第五十七通 チョコが貰えない訳?
バレンタイン当日。
チョコを貰える訳も無く、午前中の授業が過ぎた。和彦は朝から女の子に囲まれ、沢山のチョコを手渡されていた。流石は、人気ナンバー1の和彦だ。だが、本人はあんまり嬉しくは無いらしい。
「ふ〜っ。ようやく、一息つける」
人気の無い屋上に僕と和彦はいる。流石に、ここには女子の目も届かず、とても静かだ。校庭からは和彦を探す女子達の声が聞こえる。
「まだ探してるよ……」
ため息を吐きながら和彦はそう言う。流石の和彦も、この日だけは苦手らしい。と、その時、屋上の扉が開き一人の男が入ってくる。とても機嫌が悪そうな顔で、僕と和彦を見る。そして、大声で言う。
「ああーっ! 和彦が……」
「やめろ! 馬鹿!」
和彦は男の口を押さえる。そう、男とは健介の事だ。ついでに機嫌が悪いのは、未だにチョコを貰えていないからだ。

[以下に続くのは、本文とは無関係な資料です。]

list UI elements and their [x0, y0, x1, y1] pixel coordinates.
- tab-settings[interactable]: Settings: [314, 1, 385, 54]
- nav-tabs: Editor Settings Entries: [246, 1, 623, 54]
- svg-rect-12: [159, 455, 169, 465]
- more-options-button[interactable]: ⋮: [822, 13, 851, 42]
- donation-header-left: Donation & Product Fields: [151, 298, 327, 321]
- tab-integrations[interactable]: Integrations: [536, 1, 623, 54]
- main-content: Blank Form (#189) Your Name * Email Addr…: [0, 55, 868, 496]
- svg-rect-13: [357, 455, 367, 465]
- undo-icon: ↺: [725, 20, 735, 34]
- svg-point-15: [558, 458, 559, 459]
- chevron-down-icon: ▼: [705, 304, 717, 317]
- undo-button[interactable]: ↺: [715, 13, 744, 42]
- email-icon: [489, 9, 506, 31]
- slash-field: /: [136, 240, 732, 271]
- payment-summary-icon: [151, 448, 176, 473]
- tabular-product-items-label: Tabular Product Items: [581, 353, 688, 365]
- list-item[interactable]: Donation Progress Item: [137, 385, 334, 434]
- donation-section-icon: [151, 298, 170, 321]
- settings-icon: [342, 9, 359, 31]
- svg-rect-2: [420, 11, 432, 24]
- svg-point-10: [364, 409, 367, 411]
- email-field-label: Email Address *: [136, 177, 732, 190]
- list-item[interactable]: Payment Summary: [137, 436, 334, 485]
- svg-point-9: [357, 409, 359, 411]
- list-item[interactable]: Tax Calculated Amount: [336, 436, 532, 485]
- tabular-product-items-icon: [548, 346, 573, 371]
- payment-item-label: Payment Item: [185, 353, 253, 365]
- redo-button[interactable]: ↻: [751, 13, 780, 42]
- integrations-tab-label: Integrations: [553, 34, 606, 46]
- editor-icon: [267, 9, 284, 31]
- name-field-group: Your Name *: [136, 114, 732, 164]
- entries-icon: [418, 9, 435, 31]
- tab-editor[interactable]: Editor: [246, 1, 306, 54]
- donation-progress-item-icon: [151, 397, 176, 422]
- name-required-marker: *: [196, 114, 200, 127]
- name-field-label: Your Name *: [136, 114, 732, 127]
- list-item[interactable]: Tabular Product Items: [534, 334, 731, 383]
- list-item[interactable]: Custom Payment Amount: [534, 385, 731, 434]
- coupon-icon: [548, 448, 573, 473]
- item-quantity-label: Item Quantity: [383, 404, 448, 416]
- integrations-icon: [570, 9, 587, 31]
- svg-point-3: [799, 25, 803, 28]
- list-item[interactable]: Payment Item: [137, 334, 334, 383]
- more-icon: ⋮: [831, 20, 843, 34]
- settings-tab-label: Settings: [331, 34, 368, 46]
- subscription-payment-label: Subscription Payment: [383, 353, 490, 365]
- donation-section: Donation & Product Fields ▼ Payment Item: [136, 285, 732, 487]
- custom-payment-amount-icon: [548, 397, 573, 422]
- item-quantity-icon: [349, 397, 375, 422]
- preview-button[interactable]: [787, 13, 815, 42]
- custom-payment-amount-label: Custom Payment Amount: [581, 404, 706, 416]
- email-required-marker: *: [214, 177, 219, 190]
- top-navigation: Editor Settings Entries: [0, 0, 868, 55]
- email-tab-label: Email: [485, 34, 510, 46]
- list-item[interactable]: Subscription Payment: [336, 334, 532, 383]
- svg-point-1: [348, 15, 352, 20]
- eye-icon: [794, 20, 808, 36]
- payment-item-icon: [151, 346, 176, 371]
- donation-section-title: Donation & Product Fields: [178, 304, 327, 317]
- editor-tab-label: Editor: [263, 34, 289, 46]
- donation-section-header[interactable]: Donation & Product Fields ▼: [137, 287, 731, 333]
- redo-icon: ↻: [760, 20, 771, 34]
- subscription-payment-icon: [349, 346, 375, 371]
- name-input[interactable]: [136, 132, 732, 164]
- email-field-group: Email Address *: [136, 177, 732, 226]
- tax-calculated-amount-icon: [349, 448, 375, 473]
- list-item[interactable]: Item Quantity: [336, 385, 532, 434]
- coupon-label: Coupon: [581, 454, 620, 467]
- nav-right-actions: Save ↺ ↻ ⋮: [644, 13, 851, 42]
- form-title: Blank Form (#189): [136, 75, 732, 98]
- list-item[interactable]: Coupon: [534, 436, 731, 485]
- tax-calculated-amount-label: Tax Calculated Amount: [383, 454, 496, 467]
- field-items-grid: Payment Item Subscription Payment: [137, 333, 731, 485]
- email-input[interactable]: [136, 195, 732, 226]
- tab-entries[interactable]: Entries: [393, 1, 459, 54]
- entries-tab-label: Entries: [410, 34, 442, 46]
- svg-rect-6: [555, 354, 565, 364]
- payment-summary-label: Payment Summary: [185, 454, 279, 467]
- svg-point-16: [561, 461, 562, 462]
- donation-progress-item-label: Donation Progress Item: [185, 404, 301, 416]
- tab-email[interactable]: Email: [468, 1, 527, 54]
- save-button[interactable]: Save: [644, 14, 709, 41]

暫く暴れていた健介も、ようやく落ち着きを取り戻した。
「あ〜っ。なぜ、チョコが貰えん」
「日頃の行いが悪いからじゃ……」
そこまで言った時に、健介の鋭い視線に気付き言葉を呑み、笑いながらその場を誤魔化す。自分でもびっくりだが、今では健介と普通に話が出来るようになっている。
「それじゃあ。お前も日頃の行いが悪いのか?」
「いや。ユキの場合は存在感が無さ過ぎるんじゃないか?」
「そうか? 根暗だからじゃないか?」
「う〜ん。それもありそうだな」
2人は言いたい放題に言いまくる。激流の様に流れ出る二人の言葉が、僕の心を激しく貫く。まぁ、悪気は無いのだろうが、メチャメチャ凹む。
「あ……あのさ……」
ゆっくり口を開いた僕に、健介と和彦が同時に答える。
「どうかしたか?」
少々間を空けて僕は口を開く。
「2人とも、僕に恨みでもある?」
「恨みなんて無いさ。なぁ」
健介はそう言って和彦の顔を見る。和彦は縦に首を振りながら言う。
「そうだよ。何でチョコが貰えないか、話してただけだよ」
「それならいいけど……。何か、僕に対する不満を言い合ってるだけにしか聞こえなかったから」
僕がそう言うと、2人は笑いながら顔を見合わせる。なんだか、無理やり笑っている様に見えるが、まぁそこは深く追求しない様にしよう。
その後も何気ない話をしながら、昼休みは終っていった。
更新が大分遅れてしまいました。
ご愛読してくださる皆さん。どうもすみませんでした。
スランプの方は、未だに乗り越えられず、また更新が遅れるかも知れませんが、何とかスランプを乗り越えられるようにがんばります。